--- START ---

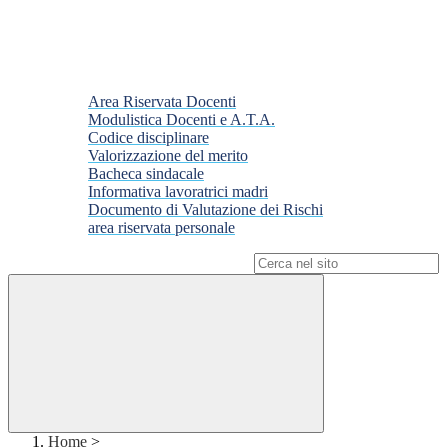
Area Riservata Docenti
Modulistica Docenti e A.T.A.
Codice disciplinare
Valorizzazione del merito
Bacheca sindacale
Informativa lavoratrici madri
Documento di Valutazione dei Rischi
area riservata personale
Campo di ricerca per le pagine del sito
Home
>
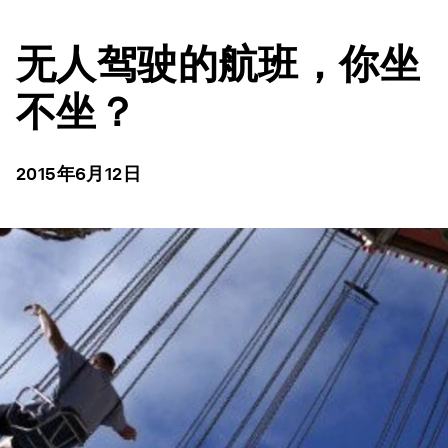
无人驾驶的航班，你坐
不坐？
2015年6月12日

--- END ---

◆ **Your objective**
Please copy the lines exactly, beginning at the one containing "area riservata personale" and ending at the last line of the records above, both included, with the pictures left out.

◆ **Output below**
area riservata personale
Campo di ricerca per le pagine del sito
Home
>
无人驾驶的航班，你坐
不坐？
2015年6月12日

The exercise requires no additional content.